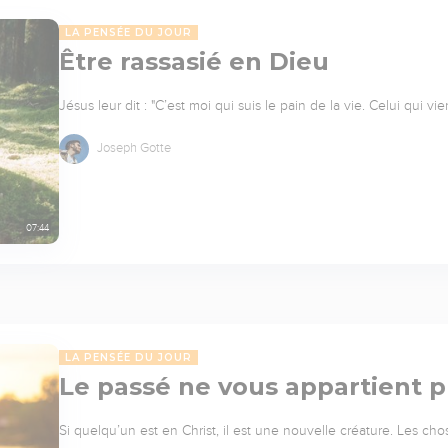
LA PENSÉE DU JOUR
Être rassasié en Dieu
Jésus leur dit : "C’est moi qui suis le pain de la vie. Celui qui vi
Joseph Gotte
07:44
LA PENSÉE DU JOUR
Le passé ne vous appartient p
Si quelqu’un est en Christ, il est une nouvelle créature. Les ch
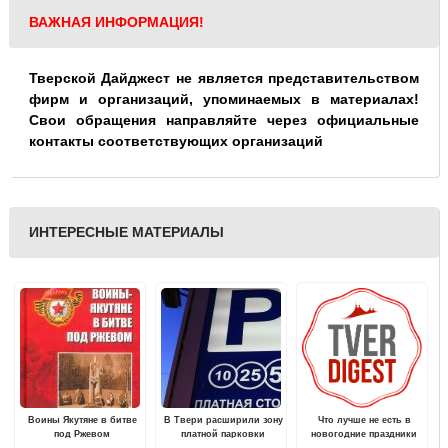
ВАЖНАЯ ИНФОРМАЦИЯ!
Тверской Дайджест не является представительством
фирм и организаций, упоминаемых в материалах!
Свои обращения направляйте через официальные
контакты соответствующих организаций
ИНТЕРЕСНЫЕ МАТЕРИАЛЫ
Воины Якутяне в битве
В Твери расширили зону
Что лучше не есть в
под Ржевом
платной парковки
новогодние праздники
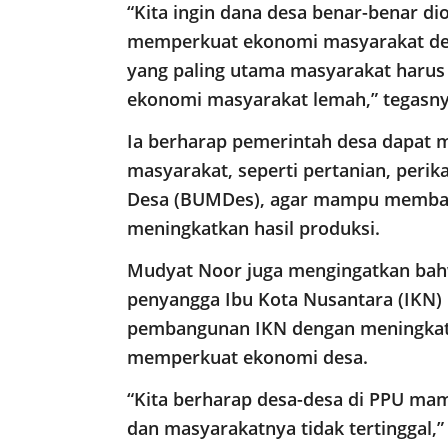
“Kita ingin dana desa benar-benar 
memperkuat ekonomi masyarakat desa
yang paling utama masyarakat harus 
ekonomi masyarakat lemah,” tegasny
Ia berharap pemerintah desa dapat 
masyarakat, seperti pertanian, peri
Desa (BUMDes), agar mampu memban
meningkatkan hasil produksi.
Mudyat Noor juga mengingatkan bah
penyangga Ibu Kota Nusantara (IKN
pembangunan IKN dengan meningkatk
memperkuat ekonomi desa.
“Kita berharap desa-desa di PPU m
dan masyarakatnya tidak tertinggal,”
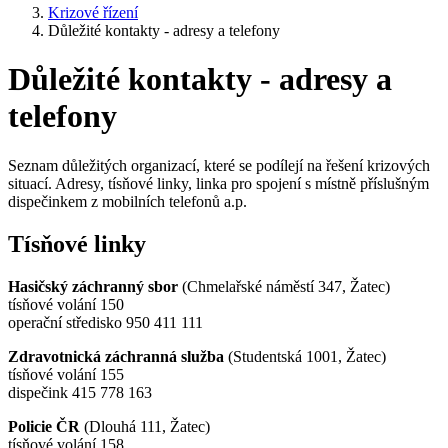
Krizové řízení
Důležité kontakty - adresy a telefony
Důležité kontakty - adresy a
telefony
Seznam důležitých organizací, které se podílejí na řešení krizových
situací. Adresy, tísňové linky, linka pro spojení s místně příslušným
dispečinkem z mobilních telefonů a.p.
Tísňové linky
Hasičský záchranný sbor
(Chmelařské náměstí 347, Žatec)
tísňové volání 150
operační středisko 950 411 111
Zdravotnická záchranná služba
(Studentská 1001, Žatec)
tísňové volání 155
dispečink 415 778 163
Policie ČR
(Dlouhá 111, Žatec)
tísňové volání 158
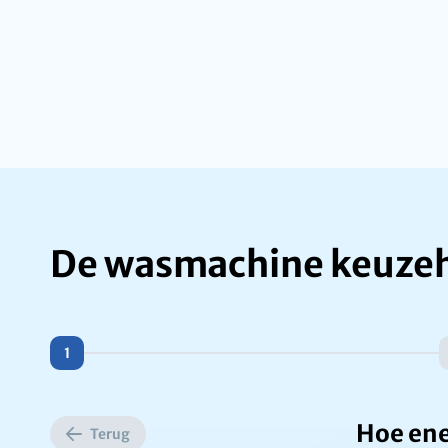
De wasmachine keuze
1
Hoe ene
Terug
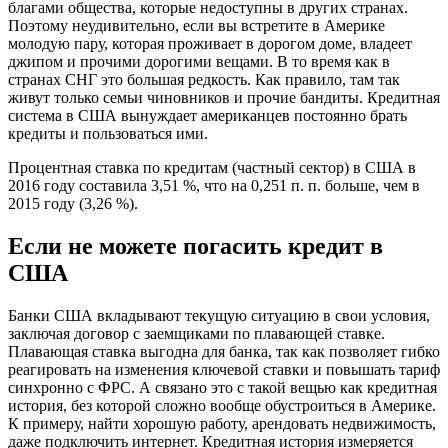
благами общества, которые недоступны в других странах.
Поэтому неудивительно, если вы встретите в Америке
молодую пару, которая проживает в дорогом доме, владеет
джипом и прочими дорогими вещами. В то время как в
странах СНГ это большая редкость. Как правило, там так
живут только семьи чиновников и прочие бандиты. Кредитная
система в США вынуждает американцев постоянно брать
кредиты и пользоваться ими.
Процентная ставка по кредитам (частный сектор) в США в
2016 году составила 3,51 %, что на 0,251 п. п. больше, чем в
2015 году (3,26 %).
Если не можете погасить кредит в
США
Банки США вкладывают текущую ситуацию в свои условия,
заключая договор с заемщиками по плавающей ставке.
Плавающая ставка выгодна для банка, так как позволяет гибко
реагировать на изменения ключевой ставки и повышать тариф
синхронно с ФРС. А связано это с такой вещью как кредитная
история, без которой сложно вообще обустроиться в Америке.
К примеру, найти хорошую работу, арендовать недвижимость,
даже подключить интернет. Кредитная история измеряется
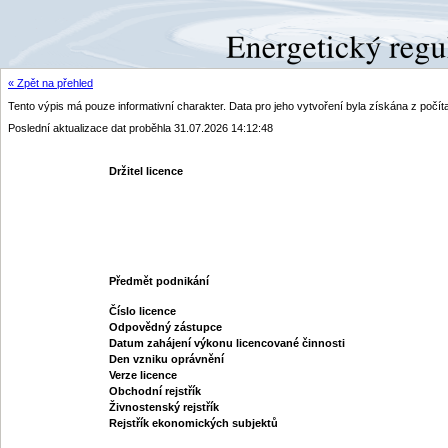
« Zpět na přehled
Tento výpis má pouze informativní charakter. Data pro jeho vytvoření byla získána z poč
Poslední aktualizace dat proběhla 31.07.2026 14:12:48
Držitel licence
Předmět podnikání
Číslo licence
Odpovědný zástupce
Datum zahájení výkonu licencované činnosti
Den vzniku oprávnění
Verze licence
Obchodní rejstřík
Živnostenský rejstřík
Rejstřík ekonomických subjektů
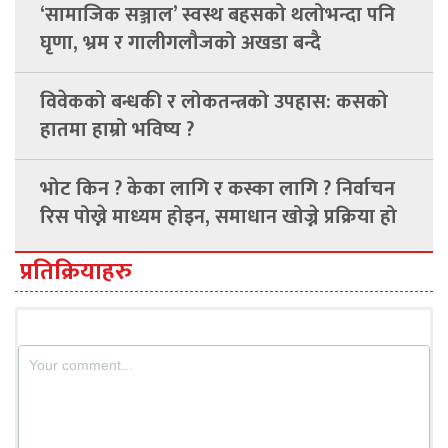
‘सामाजिक सञ्जाल’ स्वस्थ बहसको थलोभन्दा पनि
घृणा, भ्रम र गालीगलौजको अखडा बन्दै
विवेकको बन्धकी र लोकतन्त्रको उपहास: कसको
हातमा हाम्रो भविष्य ?
भोट किन ? केका लागि र कस्का लागि ? निर्वाचन
रिस पोख्ने माध्यम होइन, समाधान खोज्ने प्रक्रिया हो
प्रतिक्रियाहरु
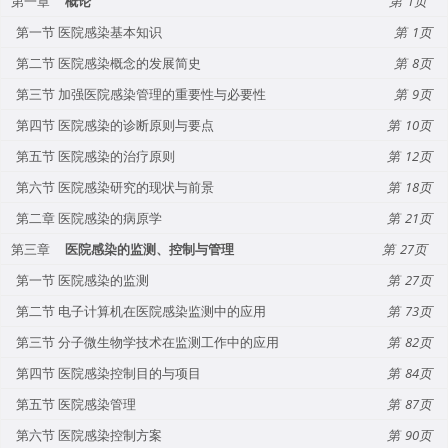
第一章
概论
1
第一节 医院感染基本知识
1
第二节 医院感染概念的发展简史
8
第三节 加强医院感染管理的重要性与必要性
9
第四节 医院感染的诊断原则与要点
10
第五节 医院感染的治疗原则
12
第六节 医院感染研究的现状与前景
18
第二章 医院感染的病原学
21
第三章
医院感染的监测、控制与管理
27
第一节 医院感染的监测
27
第二节 电子计算机在医院感染监测中的应用
73
第三节 分子微生物学技术在监测工作中的应用
82
第四节 医院感染控制目的与项目
84
第五节 医院感染管理
87
第六节 医院感染控制方案
90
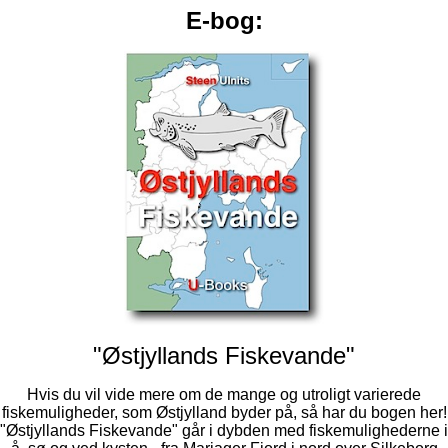
E-bog:
"Østjyllands Fiskevande"
Hvis du vil vide mere om de mange og utroligt varierede
fiskemuligheder, som Østjylland byder på, så har du bogen her!
"Østjyllands Fiskevande" går i dybden med fiskemulighederne i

_ _ _ _

### [THE TASK]
Count up the lines in the entries above where the word "memperkuat" appears, and give the figure with nothing added.

### [EXERCISE RESPONSE]
2